2015 Kasım'ında işsizliğin acısının düştüğü haneler Mersin’deydi bu kez. Şişecam, fırın kapatıyorum, istihdam fazlalığı var diye teşvikle çıkış önerdi 109 kişiye. Kabul eden etti, etmeyen 20’si Paşabahçe Mersin’den,14’ü Anadolu Cam Sanayi’den 34 kişi kondu kapının önüne. Yıllarca çalıştıkları fabrikaların kapısında kaskatı kaldı işçiler. İnsanı insan yapan yolu, direnişi seçtiler. Eşleri çocukları, yürekleri emekçiler için atan bir avuç insan destek verdi mücadelelerine. Ancak kavganın en olmaz yerinde yalnız kaldılar. Sendikaları yoktu yanlarında. Cam işçisi tarihinde ilk kez sendikası olmadan bir eylem örgütlendi. Direnişi İstanbul’a taşıyıp, en yaratıcı eylemlerle seslerini duyurmaya çalıştı işçiler. Eşleri ve çocuklarıyla Şişecam’a yürüdüler. Ne kadar bağırsalar da seslerini duyan olmadı. İşten çıkarılan işçiler evleri sayılan sendikalarından da çıkarıldılar. Sendikanın önüne kurulan direniş çadırı vandal bir operasyonla söküldükten sonra da, kendilerine kucak açan Beykoz halkına teşekkür edip döndüler evlerine. Yenilmiş ama tohum atmış bir kavgadan, arda kalanlarla.

Ve Lüleburgaz…
Şişecam, son olarak Lüleburgaz’da girişti işçi kıyımına, bir taşla iki kuş vurma hevesiyle. Hem ücreti, kıdemi yüksek işçilerden kurtularak maliyetleri, ortalamayı aşağı çekecekti, hem de “huzur bozan” unsurları ayıklayacaktı. Fırın kapanıyor, diye ekim ayının başlarında 90 işçiye kapı gösterildi. İşçiler kapının önüne çıktıklarında yine yalnızdılar. Sendikaları, birlikte çalıştıkları arkadaşları, inandırıcılığı olmayan gerekçelerle uzak durdu atılan işçilerden.

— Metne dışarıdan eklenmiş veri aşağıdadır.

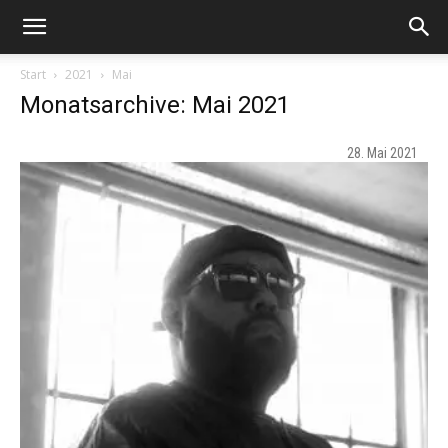
Start
2021
Mai
Monatsarchive: Mai 2021
28. Mai 2021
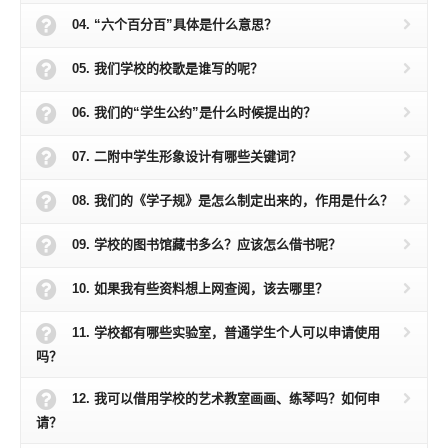
04. “六个百分百”具体是什么意思？
05. 我们学校的校歌是谁写的呢？
06. 我们的“学生公约”是什么时候提出的？
07. 二附中学生形象设计有哪些关键词？
08. 我们的《学子规》是怎么制定出来的，作用是什么？
09. 学校的图书馆藏书多么？应该怎么借书呢？
10. 如果我有些资料想上网查阅，该去哪里？
11. 学校都有哪些实验室，普通学生个人可以申请使用
吗？
12. 我可以借用学校的艺术教室画画、练琴吗？如何申
请？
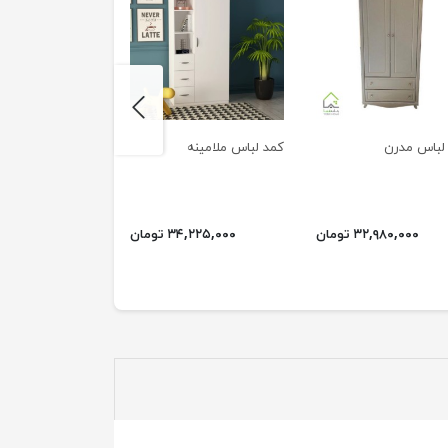
next
لباس مدرن
کمد لباس ملامینه
کمد لباس نئوکلا
۵۲,۹۷۱,۰۰۰ تومان
۳۲,۹۸۰,۰۰۰ تومان
۳۴,۲۲۵,۰۰۰ تومان
۳۶,۰۱۸,۰۰۰ ت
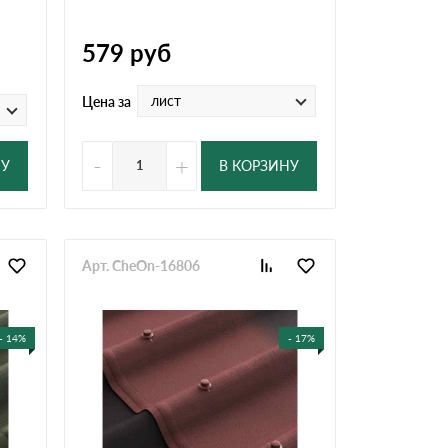
579
руб
лист
Цена за
-
+
НУ
В КОРЗИНУ
Арт. CheOn-16806
- 14%
- 17%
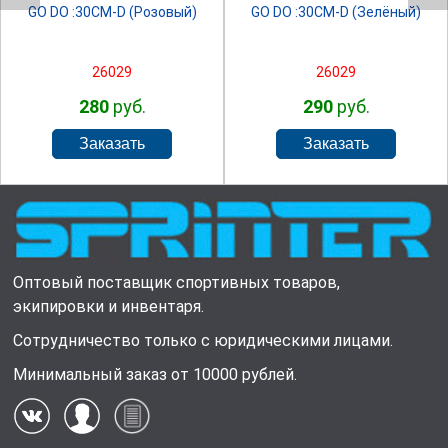
GO DO :30СМ-D (Розовый)
GO DO :30СМ-D (Зелёный)
26029
26029
280
руб.
290
руб.
Оптовый поставщик спортивных товаров,
экипировки и инвентаря.
Сотрудничество только с юридическими лицами.
Минимальный заказ от 10000 рублей.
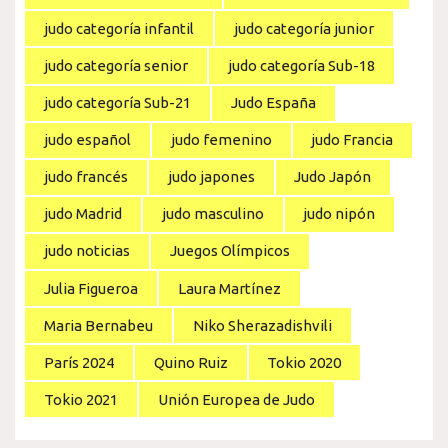
judo categoría infantil
judo categoría junior
judo categoría senior
judo categoría Sub-18
judo categoría Sub-21
Judo España
judo español
judo femenino
judo Francia
judo francés
judo japones
Judo Japón
judo Madrid
judo masculino
judo nipón
judo noticias
Juegos Olímpicos
Julia Figueroa
Laura Martínez
Maria Bernabeu
Niko Sherazadishvili
París 2024
Quino Ruiz
Tokio 2020
Tokio 2021
Unión Europea de Judo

Bir telaş, bir üzüntü belirtisi göstermeden suskunluğa gömüldüler. İş başa düşmüştü. İşçiler aralarında örgütlenip, komiteler kurdular. Sözcüler seçip eylemlere başladılar. Güçsüz ve sesiz sanılan güç uyandı Trakya’da. Lüleburgaz ayağa kalktı. İşçilerin sesleri boşlukta kalmadı, siyasi partiler, belediyeler, sendikalar, kadınlar, gençler duydu cam işçisinin sesini. Binlerce insanın katıldığı mitinglerle, eylemlerle, destekle, dayanışmayla büyüttüler direnişi. İstanbul’a Şişecam’a yürüyüşleri, Cumhurbaşkanı’nın işverenlere seslenirken “bizden önce de OHAL vardı, ama biz sizin için kullanıyoruz” diye işverene olan faydasına işaret ettiği OHAL gerekçesiyle engellendi. İşçilerin otobüslerle İstanbul’a gelmeye hazırlandığı günün gecesinde işveren geri adım atarak, atılan 90 işçiye Paşabahçe Eskişehir fabrikasında istihdam olanağı sağladı.

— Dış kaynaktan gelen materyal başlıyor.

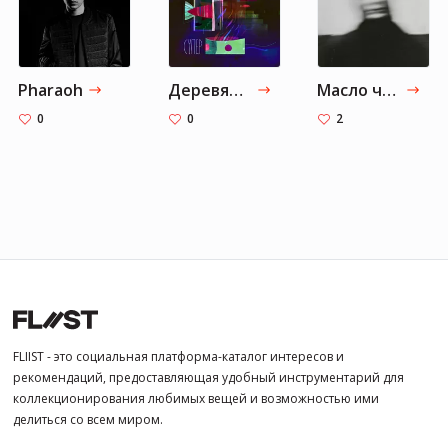
Pharaoh
Деревянные киты
Масло черного тмина
0
0
2
FLIIST - это социальная платформа-каталог интересов и
рекомендаций, предоставляющая удобный инструментарий для
коллекционирования любимых вещей и возможностью ими
делиться со всем миром.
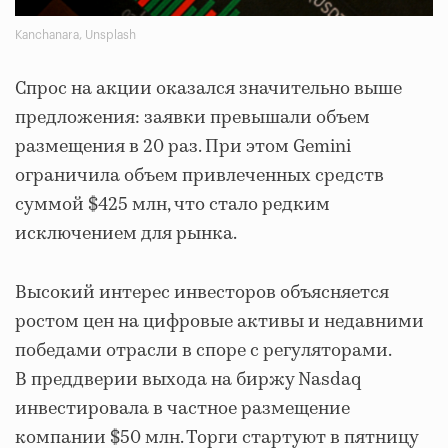
Kanchanara, Unsplash
Спрос на акции оказался значительно выше
предложения: заявки превышали объем
размещения в 20 раз. При этом Gemini
ограничила объем привлеченных средств
суммой $425 млн, что стало редким
исключением для рынка.
Высокий интерес инвесторов объясняется
ростом цен на цифровые активы и недавними
победами отрасли в споре с регуляторами.
В преддверии выхода на биржу Nasdaq
инвестировала в частное размещение
компании $50 млн. Торги стартуют в пятницу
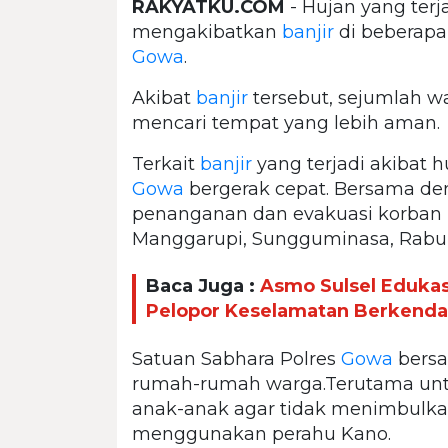
RAKYATKU.COM
- Hujan yang terj
mengakibatkan
banjir
di beberapa
Gowa
.
Akibat
banjir
tersebut, sejumlah 
mencari tempat yang lebih aman.
Terkait
banjir
yang terjadi akibat h
Gowa
bergerak cepat. Bersama d
penanganan dan evakuasi korban b
Manggarupi, Sungguminasa, Rabu (
Baca Juga :
Asmo Sulsel Edukas
Pelopor Keselamatan Berkend
Satuan Sabhara Polres
Gowa
bersa
rumah-rumah warga.Terutama untu
anak-anak agar tidak menimbulkan
menggunakan perahu Kano.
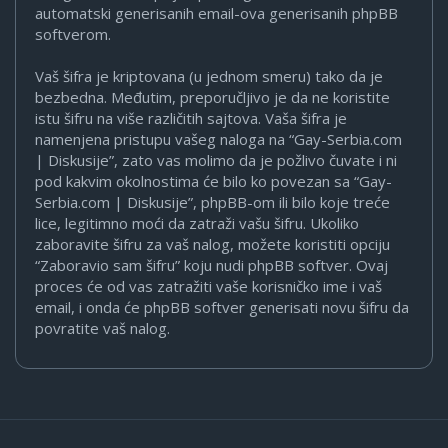
automatski generisanih email-ova generisanih phpBB
softverom.
Vaš šifra je kriptovana (u jednom smeru) tako da je
bezbedna. Međutim, preporučljivo je da ne koristite
istu šifru na više različitih sajtova. Vaša šifra je
namenjena pristupu vašeg naloga na “Gay-Serbia.com
| Diskusije”, zato vas molimo da je požlivo čuvate i ni
pod kakvim okolnostima će bilo ko povezan sa “Gay-
Serbia.com | Diskusije”, phpBB-om ili bilo koje treće
lice, legitimno moći da zatraži vašu šifru. Ukoliko
zaboravite šifru za vaš nalog, možete koristiti opciju
“Zaboravio sam šifru” koju nudi phpBB softver. Ovaj
proces će od vas zatražiti vaše korisničko ime i vaš
email, i onda će phpBB softver generisati novu šifru da
povratite vaš nalog.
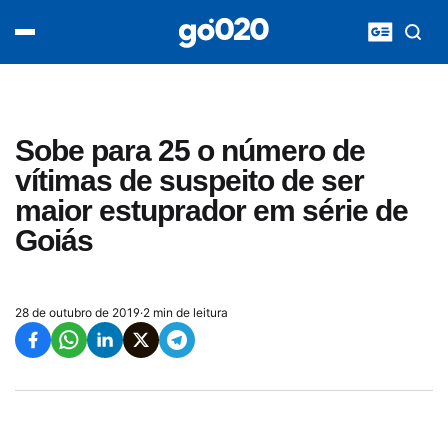
Home
acontece agora
política
esporte
entretenimento
Sobe para 25 o número de
vídeos
vítimas de suspeito de ser
pod020
maior estuprador em série de
Goiás
28 de outubro de 2019
·
2 min de leitura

Yalnız 90 Trakyalı ısrar ve kararlılıklarıyla ve kendilerinden önceki iş güvencesi mücadelesinin başarı ve yenilgilerinden çıkardıkları derslerle, bu sonucu koparıp aldılar. “Yapacak bir şey yok” lafının yapılacak bir şey olduğunu gizlemek için söylendiğini göz önüne serdiler. Çalışma haklarına sahip çıkarken, cam işçisinin mücadele geleneğini de hafızalarda tazelediler. İşçi sınıfı mücadelesinin başarı hikayelerine çok ihtiyaç duyduğu bu günlerde, önemli bir deneyim armağan ettiler.

Bu sonucun sendikanın tribünde olduğu koşullar altında alındığı göz önünde tutulursa, elde edilen sonuç daha da önem ve değer kazanıyor. Trakya’da elde edilen sonuç, hem cam işçilerinin mücadelesinde, hem de Türkiye işçi sınıfı açısından hikâyenin başka türlü de yazılabileceğinin nişanesidir. Şairin dediği gibi, “Gün, şafağın kıpırdanışıyla başlıyor, yeni seslere.”